Enter Shavertron

Some of you know I like to lose myself in arcane archives, looking for unexplained mysteries and secret histories. Enter Shavertron, a website created by Richard Toronto, and a major influence on my novel-in-progress, Tamper.

The following is a direct quote from one of Mr. Toronto’s many editorials:

The original Shavertron was a fanzine devoted to the Shaver Mystery and the life and times of Richard Sharpe Shaver and his editor, Ray Palmer. This leaves the playing field wide open since the Shaver Mystery is rife with UFOs,  a race of evil weirdos living inside the earth,   mind control, a high-tech Elder Race pre-dating our history, abductions, conspiracies and, of course, the sci-fi pulp zine scene of the late 1940s.

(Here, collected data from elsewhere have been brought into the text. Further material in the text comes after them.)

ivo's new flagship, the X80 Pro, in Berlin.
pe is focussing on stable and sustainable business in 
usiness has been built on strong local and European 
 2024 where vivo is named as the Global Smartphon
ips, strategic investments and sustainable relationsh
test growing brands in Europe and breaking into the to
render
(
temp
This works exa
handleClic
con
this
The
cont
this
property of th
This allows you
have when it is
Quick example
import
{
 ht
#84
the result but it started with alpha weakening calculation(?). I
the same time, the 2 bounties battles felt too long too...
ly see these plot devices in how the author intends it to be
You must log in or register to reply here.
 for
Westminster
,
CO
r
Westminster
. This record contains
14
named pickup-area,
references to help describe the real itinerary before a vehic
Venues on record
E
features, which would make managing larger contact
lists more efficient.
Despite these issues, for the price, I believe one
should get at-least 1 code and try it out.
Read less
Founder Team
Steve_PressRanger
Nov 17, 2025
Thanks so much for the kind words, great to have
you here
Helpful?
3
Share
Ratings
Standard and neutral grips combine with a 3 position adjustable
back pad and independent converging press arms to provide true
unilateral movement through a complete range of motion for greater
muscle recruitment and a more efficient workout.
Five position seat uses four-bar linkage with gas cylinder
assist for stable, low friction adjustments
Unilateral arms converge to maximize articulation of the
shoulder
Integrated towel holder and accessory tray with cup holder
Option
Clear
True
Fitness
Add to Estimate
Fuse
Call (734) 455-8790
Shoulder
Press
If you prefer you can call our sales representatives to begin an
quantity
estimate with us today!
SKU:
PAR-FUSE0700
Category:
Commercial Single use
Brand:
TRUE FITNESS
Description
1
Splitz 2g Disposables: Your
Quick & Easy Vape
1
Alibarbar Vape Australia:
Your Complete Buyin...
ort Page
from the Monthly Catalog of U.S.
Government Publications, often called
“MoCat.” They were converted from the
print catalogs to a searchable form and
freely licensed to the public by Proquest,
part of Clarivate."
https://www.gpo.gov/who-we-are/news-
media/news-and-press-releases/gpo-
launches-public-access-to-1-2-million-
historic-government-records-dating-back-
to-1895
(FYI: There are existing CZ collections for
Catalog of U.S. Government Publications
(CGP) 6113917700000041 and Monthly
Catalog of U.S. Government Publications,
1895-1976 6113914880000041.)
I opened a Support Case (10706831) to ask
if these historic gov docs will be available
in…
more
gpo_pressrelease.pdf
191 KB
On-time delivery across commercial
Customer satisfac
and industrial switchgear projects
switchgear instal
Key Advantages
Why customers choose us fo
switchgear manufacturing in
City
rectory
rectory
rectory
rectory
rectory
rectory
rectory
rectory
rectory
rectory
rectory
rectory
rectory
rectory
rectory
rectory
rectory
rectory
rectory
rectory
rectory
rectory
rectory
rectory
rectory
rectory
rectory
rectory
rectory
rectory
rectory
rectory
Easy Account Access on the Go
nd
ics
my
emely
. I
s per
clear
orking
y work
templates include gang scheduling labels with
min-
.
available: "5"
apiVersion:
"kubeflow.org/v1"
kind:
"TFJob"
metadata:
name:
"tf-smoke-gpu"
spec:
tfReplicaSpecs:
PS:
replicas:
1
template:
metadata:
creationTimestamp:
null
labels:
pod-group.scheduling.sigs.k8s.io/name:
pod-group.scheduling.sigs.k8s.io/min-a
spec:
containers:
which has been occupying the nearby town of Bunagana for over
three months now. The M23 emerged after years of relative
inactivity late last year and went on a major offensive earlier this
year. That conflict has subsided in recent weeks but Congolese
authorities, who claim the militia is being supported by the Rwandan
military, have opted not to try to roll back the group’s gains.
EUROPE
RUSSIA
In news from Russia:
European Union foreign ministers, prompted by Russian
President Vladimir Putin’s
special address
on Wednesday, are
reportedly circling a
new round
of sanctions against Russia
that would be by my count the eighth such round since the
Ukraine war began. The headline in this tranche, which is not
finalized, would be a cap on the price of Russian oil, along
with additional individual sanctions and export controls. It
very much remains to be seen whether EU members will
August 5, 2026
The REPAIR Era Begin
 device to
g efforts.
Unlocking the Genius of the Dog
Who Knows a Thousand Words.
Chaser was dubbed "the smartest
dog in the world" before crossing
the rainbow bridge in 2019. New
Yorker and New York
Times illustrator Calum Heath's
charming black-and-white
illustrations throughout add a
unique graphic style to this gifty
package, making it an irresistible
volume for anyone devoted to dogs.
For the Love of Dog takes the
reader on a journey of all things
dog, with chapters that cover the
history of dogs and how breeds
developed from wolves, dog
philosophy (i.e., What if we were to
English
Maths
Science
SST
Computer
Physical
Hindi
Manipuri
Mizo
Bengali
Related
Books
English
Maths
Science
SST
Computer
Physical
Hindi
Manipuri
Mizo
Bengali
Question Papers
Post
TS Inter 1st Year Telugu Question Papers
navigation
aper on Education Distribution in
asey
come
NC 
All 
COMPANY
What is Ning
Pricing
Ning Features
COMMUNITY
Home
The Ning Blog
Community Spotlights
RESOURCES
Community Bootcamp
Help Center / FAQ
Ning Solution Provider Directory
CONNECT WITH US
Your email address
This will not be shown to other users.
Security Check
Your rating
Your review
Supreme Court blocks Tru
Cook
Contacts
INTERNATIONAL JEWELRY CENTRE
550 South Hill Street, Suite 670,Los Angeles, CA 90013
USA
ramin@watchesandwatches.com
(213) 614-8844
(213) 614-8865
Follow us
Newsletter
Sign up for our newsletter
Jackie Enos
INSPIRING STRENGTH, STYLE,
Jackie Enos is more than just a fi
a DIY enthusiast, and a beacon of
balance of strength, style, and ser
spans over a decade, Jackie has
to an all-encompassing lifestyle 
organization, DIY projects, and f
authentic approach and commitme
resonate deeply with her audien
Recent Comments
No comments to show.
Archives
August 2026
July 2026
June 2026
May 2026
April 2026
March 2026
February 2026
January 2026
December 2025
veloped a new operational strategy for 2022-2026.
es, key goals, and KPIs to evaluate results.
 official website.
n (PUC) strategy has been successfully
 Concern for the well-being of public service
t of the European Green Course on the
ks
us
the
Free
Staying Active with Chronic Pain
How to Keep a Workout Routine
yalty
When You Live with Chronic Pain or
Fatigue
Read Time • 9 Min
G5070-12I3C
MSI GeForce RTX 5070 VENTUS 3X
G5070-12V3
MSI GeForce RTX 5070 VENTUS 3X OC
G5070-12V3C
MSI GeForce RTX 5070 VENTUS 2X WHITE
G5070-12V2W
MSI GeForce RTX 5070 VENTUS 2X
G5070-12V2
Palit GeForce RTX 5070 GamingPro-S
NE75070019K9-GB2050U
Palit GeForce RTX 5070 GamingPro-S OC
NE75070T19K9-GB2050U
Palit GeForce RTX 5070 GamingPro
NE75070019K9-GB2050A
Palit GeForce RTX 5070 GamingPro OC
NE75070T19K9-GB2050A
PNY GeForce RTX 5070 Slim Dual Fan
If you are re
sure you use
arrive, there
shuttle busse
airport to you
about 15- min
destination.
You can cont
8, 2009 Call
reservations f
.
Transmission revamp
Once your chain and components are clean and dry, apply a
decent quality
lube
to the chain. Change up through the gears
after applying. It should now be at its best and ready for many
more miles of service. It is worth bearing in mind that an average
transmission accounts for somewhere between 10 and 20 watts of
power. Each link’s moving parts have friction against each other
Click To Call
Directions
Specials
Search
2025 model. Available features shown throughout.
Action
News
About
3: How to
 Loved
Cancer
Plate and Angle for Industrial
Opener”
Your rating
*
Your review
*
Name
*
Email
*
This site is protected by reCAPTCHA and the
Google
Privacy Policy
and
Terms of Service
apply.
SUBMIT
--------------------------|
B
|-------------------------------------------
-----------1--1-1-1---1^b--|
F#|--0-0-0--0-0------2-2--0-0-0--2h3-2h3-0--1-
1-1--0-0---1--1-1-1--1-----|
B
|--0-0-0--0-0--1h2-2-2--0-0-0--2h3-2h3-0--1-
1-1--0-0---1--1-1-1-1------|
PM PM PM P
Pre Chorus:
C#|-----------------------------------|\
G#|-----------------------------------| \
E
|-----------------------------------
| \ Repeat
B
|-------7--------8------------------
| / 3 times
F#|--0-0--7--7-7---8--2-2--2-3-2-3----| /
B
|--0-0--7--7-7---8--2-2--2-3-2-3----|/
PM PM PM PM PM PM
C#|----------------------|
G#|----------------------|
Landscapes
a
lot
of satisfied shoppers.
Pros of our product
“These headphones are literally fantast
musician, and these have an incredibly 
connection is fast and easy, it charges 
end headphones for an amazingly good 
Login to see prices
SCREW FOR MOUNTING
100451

“The ‘mystery” began in a 1945 issue of AMAZING STORIES magazine with an article titled “A Warning to Future Man.” Editor Ray Palmer and writer Richard Shaver collaborated from there to bring Shaver’s unusual cosmology into the world of sci-fi pulp zine literature.

The Shaver Mystery gasped its last breath when Shaver and Palmer died within two years of each other in the mid-1970s. We stopped publishing Shavertron in 1992 since most Shaver Mystery readers were gone (mostly dead) with few leftovers to take their place.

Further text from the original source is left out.